# EXERCISE GOAL
Would you print all of the entries exactly, please, but without their pictures?

● ● ● ● ●

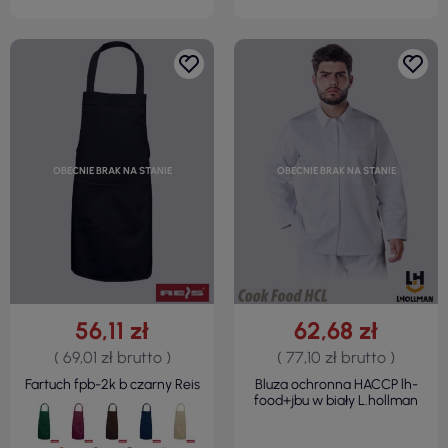
OBECNIE BRAK NA STANIE
OBECNIE BRAK NA STANIE
56,11 zł
62,68 zł
( 69,01 zł brutto )
( 77,10 zł brutto )
Fartuch fpb-2k b czarny Reis
Bluza ochronna HACCP lh-
food+jbu w biały L.hollman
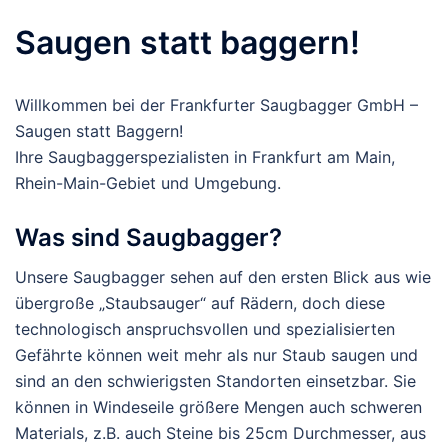
Saugen statt baggern!
Willkommen bei der Frankfurter Saugbagger GmbH –
Saugen statt Baggern!
Ihre Saugbaggerspezialisten in Frankfurt am Main,
Rhein-Main-Gebiet und Umgebung.
Was sind Saugbagger?
Unsere Saugbagger sehen auf den ersten Blick aus wie
übergroße „Staubsauger“ auf Rädern, doch diese
technologisch anspruchsvollen und spezialisierten
Gefährte können weit mehr als nur Staub saugen und
sind an den schwierigsten Standorten einsetzbar. Sie
können in Windeseile größere Mengen auch schweren
Materials, z.B. auch Steine bis 25cm Durchmesser, aus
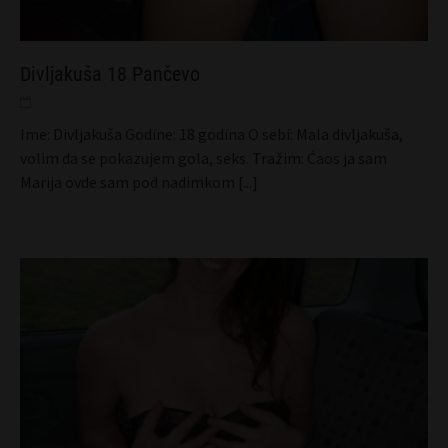
Divljakuša 18 Pančevo
Ime: Divljakuša Godine: 18 godina O sebi: Mala divljakuša,
volim da se pokazujem gola, seks. Tražim: Ćaos ja sam
Marija ovde sam pod nadimkom
[...]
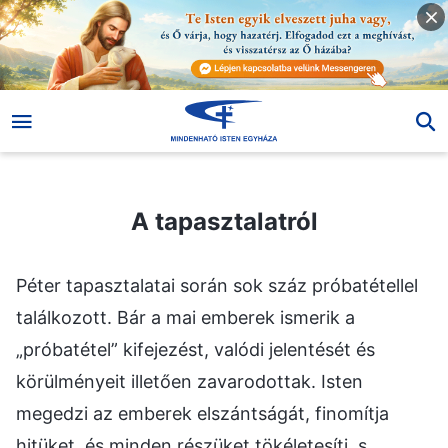
A tapasztalatról
A tapasztalatról
Péter tapasztalatai során sok száz próbatétellel
találkozott. Bár a mai emberek ismerik a
„próbatétel” kifejezést, valódi jelentését és
körülményeit illetően zavarodottak. Isten
megedzi az emberek elszántságát, finomítja
hitüket, és minden részüket tökéletesíti, s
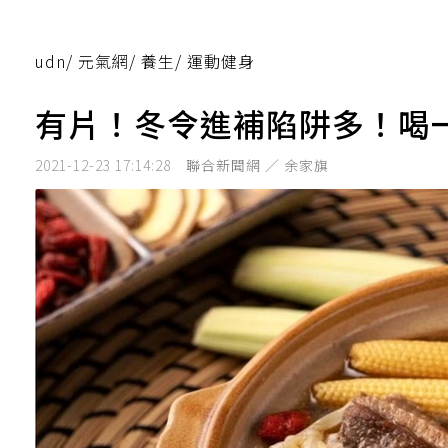
udn
/
元氣網
/
養生
/
運動健身
有片！冬令進補陷阱多！喝
2021-12-23 17:14:28
聯合新聞網 ／ 余家旗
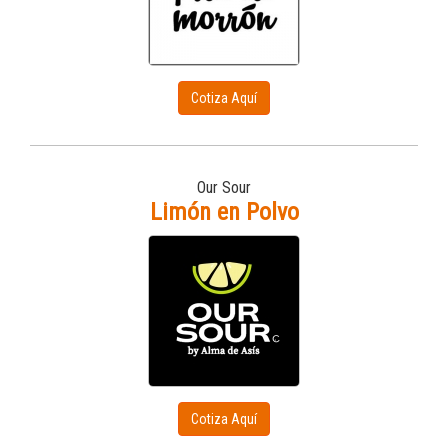
Cotiza Aquí
Our Sour
Limón en Polvo
Cotiza Aquí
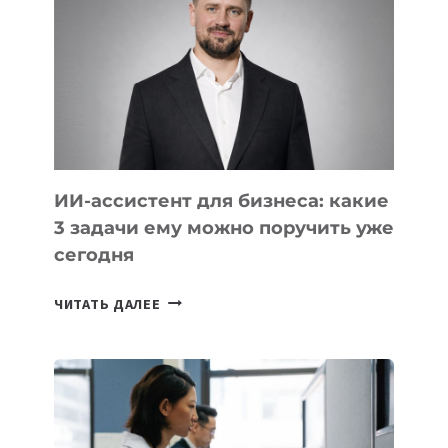
В
АРМЕНИИ
ИИ-ассистент для бизнеса: какие
3 задачи ему можно поручить уже
сегодня
ИИ-
ЧИТАТЬ ДАЛЕЕ
АССИСТЕНТ
ДЛЯ
БИЗНЕСА:
КАКИЕ
3
ЗАДАЧИ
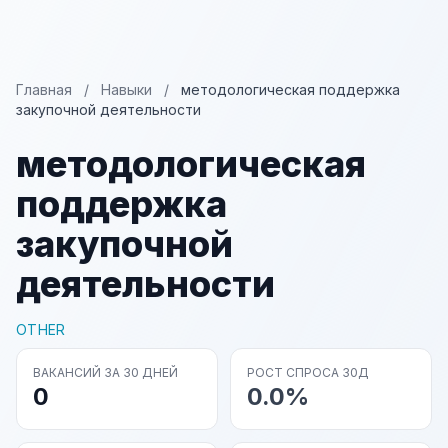
Главная
/
Навыки
/
методологическая поддержка
закупочной деятельности
методологическая
поддержка
закупочной
деятельности
OTHER
ВАКАНСИЙ ЗА 30 ДНЕЙ
РОСТ СПРОСА 30Д
0
0.0%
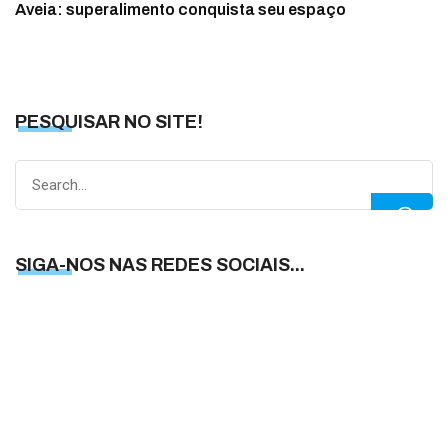
Aveia: superalimento conquista seu espaço
PESQUISAR NO SITE!
Search
for:
SIGA-NOS NAS REDES SOCIAIS...
S
N
N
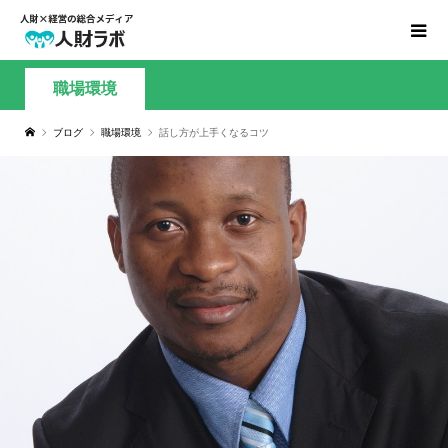
職場環境
ブログ
職場環境
話し方が上手くなるコツ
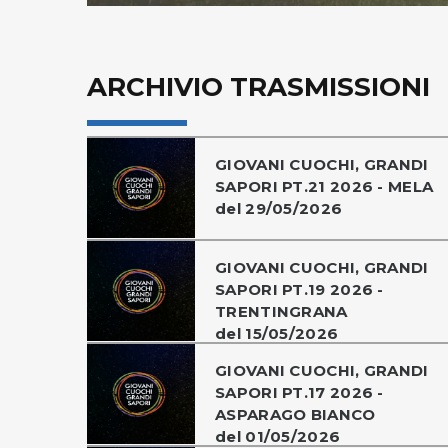
ARCHIVIO TRASMISSIONI
GIOVANI CUOCHI, GRANDI
SAPORI PT.21 2026 - MELA
del 29/05/2026
GIOVANI CUOCHI, GRANDI
SAPORI PT.19 2026 -
TRENTINGRANA
del 15/05/2026
GIOVANI CUOCHI, GRANDI
SAPORI PT.17 2026 -
ASPARAGO BIANCO
del 01/05/2026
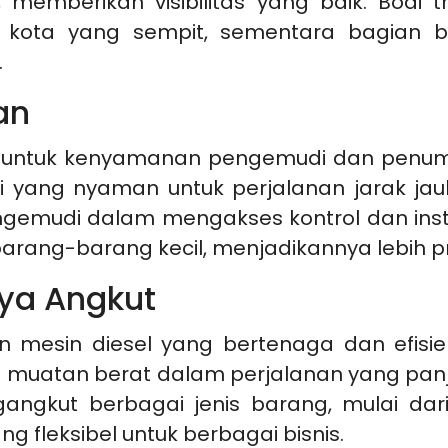
emberikan visibilitas yang baik. Bodi t
kota yang sempit, sementara bagian 
.
an
cang untuk kenyamanan pengemudi dan penu
si yang nyaman untuk perjalanan jarak ja
ngemudi dalam mengakses kontrol dan instr
ng-barang kecil, menjadikannya lebih pra
ya Angkut
an mesin diesel yang bertenaga dan efisie
 muatan berat dalam perjalanan yang pan
gkut berbagai jenis barang, mulai dari 
 fleksibel untuk berbagai bisnis.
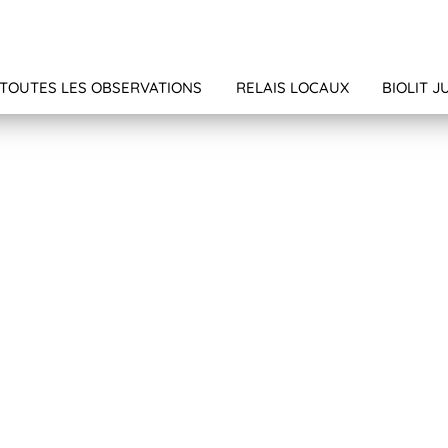
TOUTES LES OBSERVATIONS
RELAIS LOCAUX
BIOLIT J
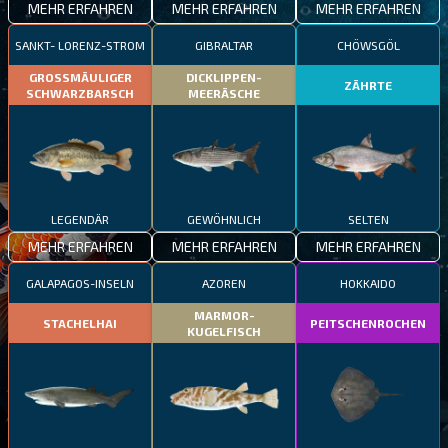
MEHR ERFAHREN
MEHR ERFAHREN
MEHR ERFAHREN
SANKT- LORENZ-STROM
GIBRALTAR
CHÖWSGÖL
GROSSMÄULIGER
DICKLIPPEN-
ZÄHRTE
SCHWARZBARSCH
MEERÄSCHE
LEGENDÄR
GEWÖHNLICH
SELTEN
MEHR ERFAHREN
MEHR ERFAHREN
MEHR ERFAHREN
GALAPAGOS-INSELN
AZOREN
HOKKAIDO
MARMOR-
STACHELHAI
PEITSCHENROCHEN
KUGELFISCH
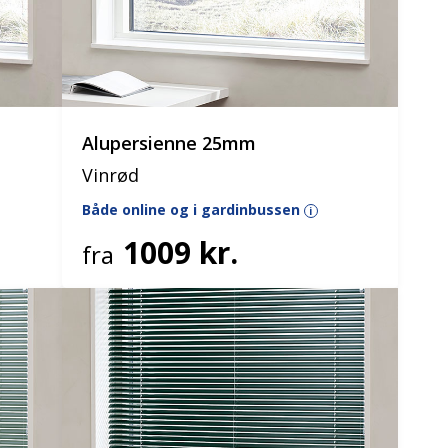
Alupersienne 25mm
Vinrød
Både online og i gardinbussen
i
1009 kr.
fra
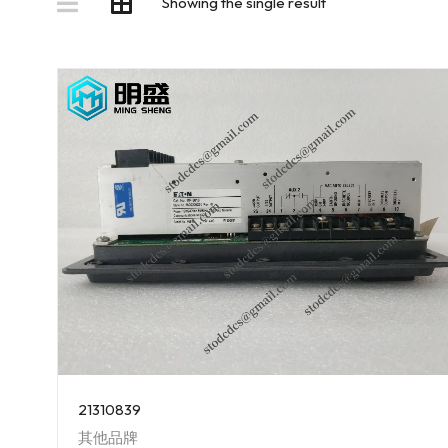
Showing the single result
21310839
其他品牌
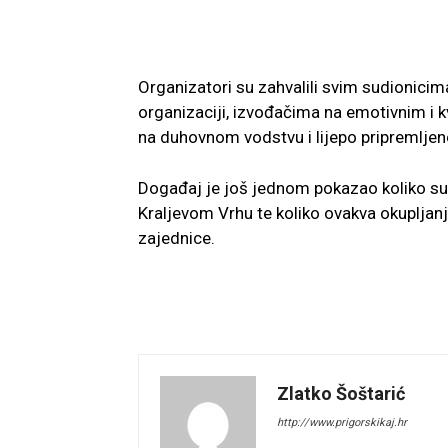
Organizatori su zahvalili svim sudionici
organizaciji, izvođačima na emotivnim i k
na duhovnom vodstvu i lijepo pripremlje
Događaj je još jednom pokazao koliko su v
Kraljevom Vrhu te koliko ovakva okupljanj
zajednice.
Zlatko Šoštarić
http://www.prigorskikaj.hr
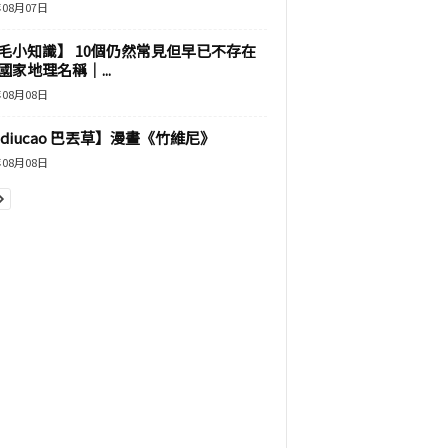
年08月07日
毛小知識】 10個仍然常見但早已不存在
國家地理名稱｜...
年08月08日
adiucao 巴丟草】漫畫《竹維尼》
年08月08日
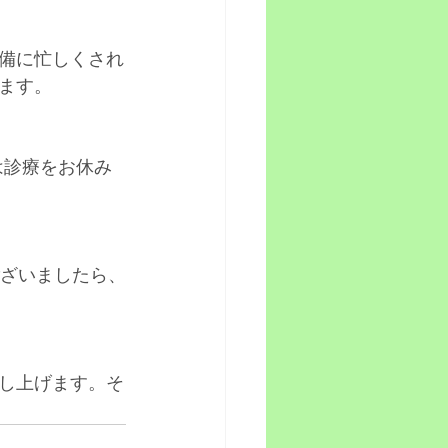
備に忙しくされ
ます。
は診療をお休み
ございましたら、
し上げます。そ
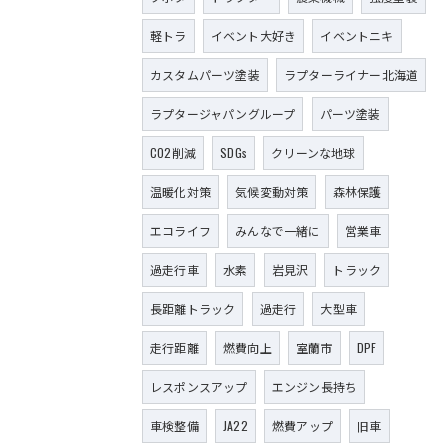
軽トラ
イベント大好き
イベントニキ
カスタムパーツ塗装
ラプターライナー北海道
ラプタージャパングループ
パーツ塗装
CO2削減
SDGs
クリーンな地球
温暖化対策
気候変動対策
森林保護
エコライフ
みんなで一緒に
営業車
過走行車
水素
岩見沢
トラック
長距離トラック
過走行
大型車
走行距離
燃費向上
室蘭市
DPF
レスポンスアップ
エンジン長持ち
車検整備
JA22
燃費アップ
旧車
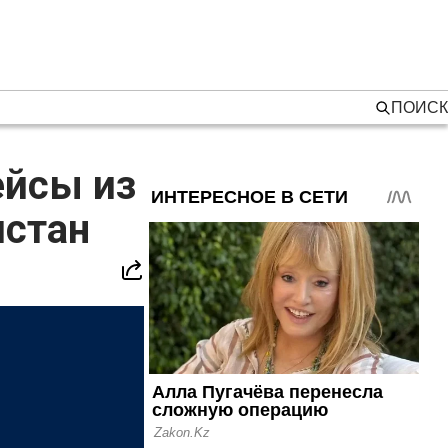
ПОИСК
ейсы из
истан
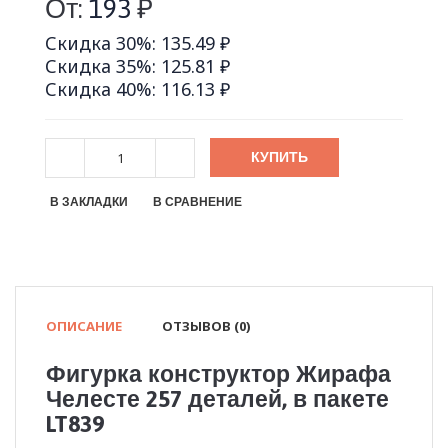
От:
193
₽
Скидка 30%: 135.49 ₽
Скидка 35%: 125.81 ₽
Скидка 40%: 116.13 ₽
КУПИТЬ
В ЗАКЛАДКИ
В СРАВНЕНИЕ
ОПИСАНИЕ
ОТЗЫВОВ (0)
Фигурка конструктор Жирафа
Челесте 257 деталей, в пакете
LT839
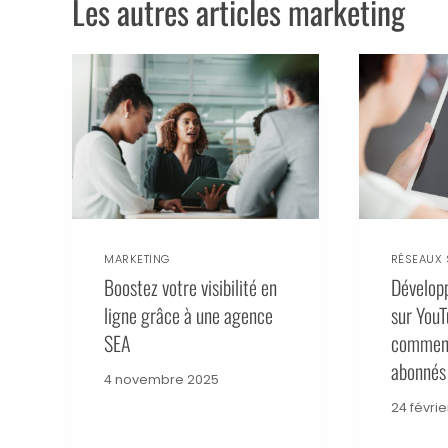
Les autres articles marketing
MARKETING
RÉSEAUX 
Boostez votre visibilité en
Développ
ligne grâce à une agence
sur YouT
SEA
comment
abonnés
4 novembre 2025
24 févri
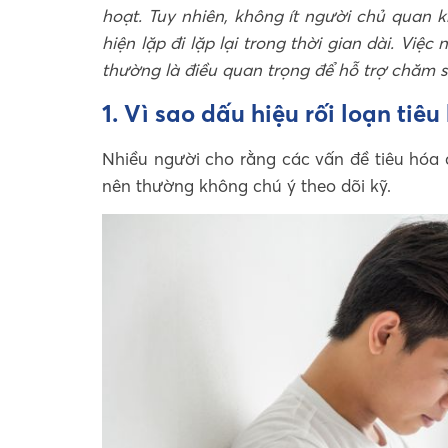
hoạt. Tuy nhiên, không ít người chủ quan k
hiện lặp đi lặp lại trong thời gian dài. Việc
thường là điều quan trọng để hỗ trợ chăm 
1. Vì sao dấu hiệu rối loạn tiê
Nhiều người cho rằng các vấn đề tiêu hóa 
nên thường không chú ý theo dõi kỹ.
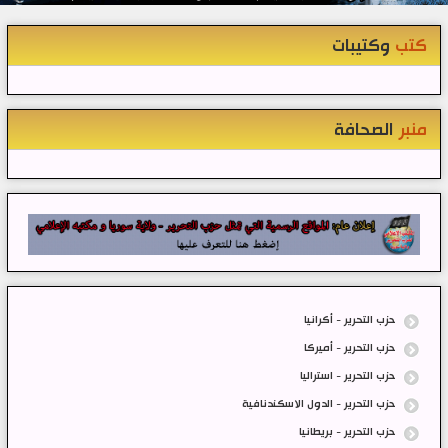
كتب
وكتيبات
منبر
الصحافة
حزب التحرير - أكرانيا
حزب التحرير - أميركا
حزب التحرير - استراليا
حزب التحرير - الدول الاسكندنافية
حزب التحرير - بريطانيا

● ● ● ● ●

# ANSWER TO THIS PROBLEM
OBECNIE BRAK NA STANIE
OBECNIE BRAK NA STANIE
56,11 zł
62,68 zł
( 69,01 zł brutto )
( 77,10 zł brutto )
Fartuch fpb-2k b czarny Reis
Bluza ochronna HACCP lh-
food+jbu w biały L.hollman
Saugen statt baggern!
Willkommen bei der Frankfurter Saugbagger GmbH –
Saugen statt Baggern!
Ihre Saugbaggerspezialisten in Frankfurt am Main,
Rhein-Main-Gebiet und Umgebung.
Was sind Saugbagger?
Unsere Saugbagger sehen auf den ersten Blick aus wie
übergroße „Staubsauger“ auf Rädern, doch diese
technologisch anspruchsvollen und spezialisierten
Gefährte können weit mehr als nur Staub saugen und
sind an den schwierigsten Standorten einsetzbar. Sie
können in Windeseile größere Mengen auch schweren
Materials, z.B. auch Steine bis 25cm Durchmesser, aus
Divljakuša 18 Pančevo
Ime: Divljakuša Godine: 18 godina O sebi: Mala divljakuša,
volim da se pokazujem gola, seks. Tražim: Ćaos ja sam
Marija ovde sam pod nadimkom
[...]
A tapasztalatról
A tapasztalatról
Péter tapasztalatai során sok száz próbatétellel
találkozott. Bár a mai emberek ismerik a
„próbatétel” kifejezést, valódi jelentését és
körülményeit illetően zavarodottak. Isten
megedzi az emberek elszántságát, finomítja
hitüket, és minden részüket tökéletesíti, s
udn
/
元氣網
/
養生
/
運動健身
有片！冬令進補陷阱多！喝
2021-12-23 17:14:28
聯合新聞網 ／ 余家旗
Cotiza Aquí
Our Sour
Limón en Polvo
Cotiza Aquí
В
АРМЕНИИ
ИИ-ассистент для бизнеса: какие
3 задачи ему можно поручить уже
сегодня
ИИ-
ЧИТАТЬ ДАЛЕЕ
АССИСТЕНТ
ДЛЯ
БИЗНЕСА:
КАКИЕ
3
ЗАДАЧИ
Главная
/
Навыки
/
методологическая поддержка
закупочной деятельности
методологическая
поддержка
закупочной
деятельности
OTHER
ВАКАНСИЙ ЗА 30 ДНЕЙ
РОСТ СПРОСА 30Д
0
0.0%
Aveia: superalimento conquista seu espaço
PESQUISAR NO SITE!
Search
for:
SIGA-NOS NAS REDES SOCIAIS...
S
N
N
職場環境
ブログ
職場環境
話し方が上手くなるコツ
ARCHIVIO TRASMISSIONI
GIOVANI CUOCHI, GRANDI
SAPORI PT.21 2026 - MELA
del 29/05/2026
GIOVANI CUOCHI, GRANDI
SAPORI PT.19 2026 -
TRENTINGRANA
del 15/05/2026
GIOVANI CUOCHI, GRANDI
SAPORI PT.17 2026 -
ASPARAGO BIANCO
del 01/05/2026
emberikan visibilitas yang baik. Bodi t
kota yang sempit, sementara bagian 
.
an
cang untuk kenyamanan pengemudi dan penu
si yang nyaman untuk perjalanan jarak ja
ngemudi dalam mengakses kontrol dan instr
ng-barang kecil, menjadikannya lebih pra
ya Angkut
an mesin diesel yang bertenaga dan efisie
 muatan berat dalam perjalanan yang pan
gkut berbagai jenis barang, mulai dari 
 fleksibel untuk berbagai bisnis.
TOUTES LES OBSERVATIONS
RELAIS LOCAUX
BIOLIT J
MEHR ERFAHREN
MEHR ERFAHREN
MEHR ERFAHREN
SANKT- LORENZ-STROM
GIBRALTAR
CHÖWSGÖL
GROSSMÄULIGER
DICKLIPPEN-
ZÄHRTE
SCHWARZBARSCH
MEERÄSCHE
LEGENDÄR
GEWÖHNLICH
SELTEN
MEHR ERFAHREN
MEHR ERFAHREN
MEHR ERFAHREN
GALAPAGOS-INSELN
AZOREN
HOKKAIDO
MARMOR-
STACHELHAI
PEITSCHENROCHEN
KUGELFISCH
Alupersienne 25mm
Vinrød
Både online og i gardinbussen
i
1009 kr.
fra
Showing the single result
21310839
其他品牌
Organizatori su zahvalili svim sudionici
organizaciji, izvođačima na emotivnim i k
na duhovnom vodstvu i lijepo pripremlje
Događaj je još jednom pokazao koliko su v
Kraljevom Vrhu te koliko ovakva okupljanj
zajednice.
Zlatko Šoštarić
http://www.prigorskikaj.hr
年08月07日
毛小知識】 10個仍然常見但早已不存在
國家地理名稱｜...
年08月08日
adiucao 巴丟草】漫畫《竹維尼》
年08月08日
備に忙しくされ
ます。
は診療をお休み
ございましたら、
し上げます。そ
軽トラ
イベント大好き
イベントニキ
カスタムパーツ塗装
ラプターライナー北海道
ラプタージャパングループ
パーツ塗装
CO2削減
SDGs
クリーンな地球
温暖化対策
気候変動対策
森林保護
エコライフ
みんなで一緒に
営業車
過走行車
水素
岩見沢
トラック
長距離トラック
過走行
大型車
走行距離
燃費向上
室蘭市
DPF
レスポンスアップ
エンジン長持ち
車検整備
JA22
燃費アップ
旧車
ПОИСК
ейсы из
истан
От:
193
₽
Скидка 30%: 135.49 ₽
Скидка 35%: 125.81 ₽
Скидка 40%: 116.13 ₽
КУПИТЬ
В ЗАКЛАДКИ
В СРАВНЕНИЕ
ОПИСАНИЕ
ОТЗЫВОВ (0)
Фигурка конструктор Жирафа
Челесте 257 деталей, в пакете
LT839
Les autres articles marketing
MARKETING
RÉSEAUX 
Boostez votre visibilité en
Développ
ligne grâce à une agence
sur YouT
SEA
comment
abonnés
4 novembre 2025
24 févri
hoạt. Tuy nhiên, không ít người chủ quan k
hiện lặp đi lặp lại trong thời gian dài. Việc
thường là điều quan trọng để hỗ trợ chăm 
1. Vì sao dấu hiệu rối loạn tiê
Nhiều người cho rằng các vấn đề tiêu hóa 
nên thường không chú ý theo dõi kỹ.
كتب
وكتيبات
منبر
الصحافة
حزب التحرير - أكرانيا
حزب التحرير - أميركا
حزب التحرير - استراليا
حزب التحرير - الدول الاسكندنافية
حزب التحرير - بريطانيا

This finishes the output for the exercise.